Die Fotos S. 66 und 67 zeigen Arbeiter und Arbeiterinnen und sind unterschrieben mit "Die anstehenden Schweissarbeiten wurden von Frauen und Maennern durchgefuehrt" sowie "Aus kriegsbedingten Gruenden wurden immer mehr Frauen in der industriellen Fertigung eingesetzt". Marina Schubarth hat mich auf ihren Verdacht aufmerksam gemacht, dass es sich bei diesen Fotos um Bilder von Zwangsarbeitern handelt, bei denen das OST-Abzeichen wegretuschiert wurde. Aufgrund dieser Vermutung habe ich schon Lust, mir doch einmal die Originale anzusehen, die sich im vom Autor mitbetreuten Archiv der Daimler-Chrysler Aerospace AG befinden.

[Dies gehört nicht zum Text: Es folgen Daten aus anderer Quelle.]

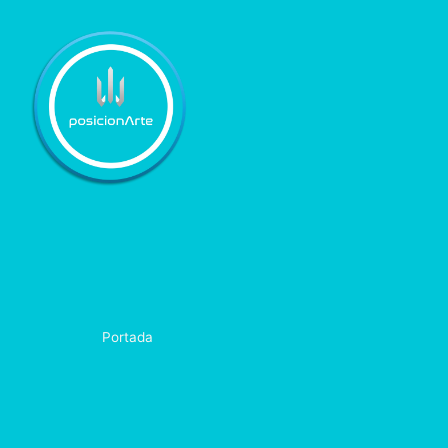
Portada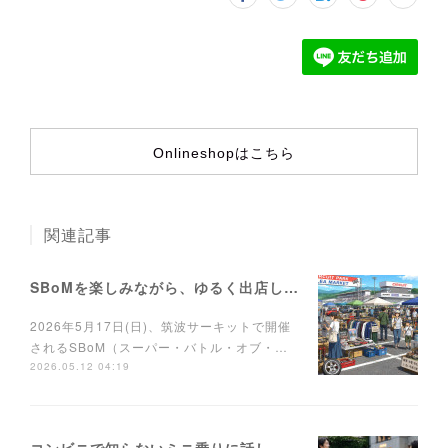
Onlineshopはこちら
関連記事
SBoMを楽しみながら、ゆるく出店しませんか？
2026年5月17日(日)、筑波サーキットで開催
されるSBoM（スーパー・バトル・オブ・…
2026.05.12 04:19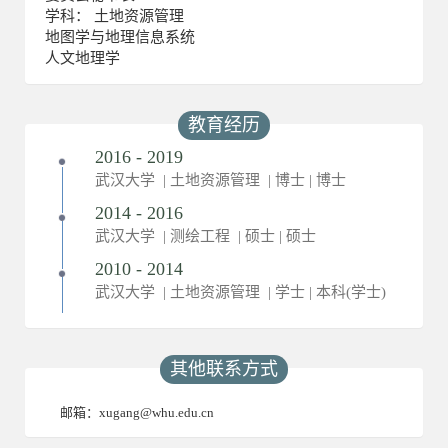
学科： 土地资源管理
地图学与地理信息系统
人文地理学
教育经历
2016 - 2019
武汉大学 | 土地资源管理 | 博士 | 博士
2014 - 2016
武汉大学 | 测绘工程 | 硕士 | 硕士
2010 - 2014
武汉大学 | 土地资源管理 | 学士 | 本科(学士)
其他联系方式
邮箱：
xugang@whu.edu.cn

Trotz aller Kritik sind die kurzen Abschnitte ueber Zwangsarbeit fuer uns von Bedeutung, bieten sie doch einen Ueberblick ueber Zwangsarbeit in eine der groessten deutschen Flugzeugwerke an einem symboltraechtigen Ort, dem Flughafen Tempelhof. Bleibt zu wuenschen, dass der Autor in seinen weiteren Arbeiten ueber die Flugzeugproduktion ueber die Firmenposition von 1943 hinausgeht und seinen Zugang zu den Archiven nutzt, um daraus ausfuehrlicher ueber die Geschichte der Zwangsarbeit zu schreiben.

Versehentlich wurden mir uebrigens zwei Exemplare des Buches geliefert. Mit Einverstaendnis des Verlages geht ein Exemplar an Nikolaj G. S.

Bernhard Bremberger

Rezensiert von Bernhard Bremberger für die Mailing Liste NS-Zwangsarbeit, 2. Juli 2001.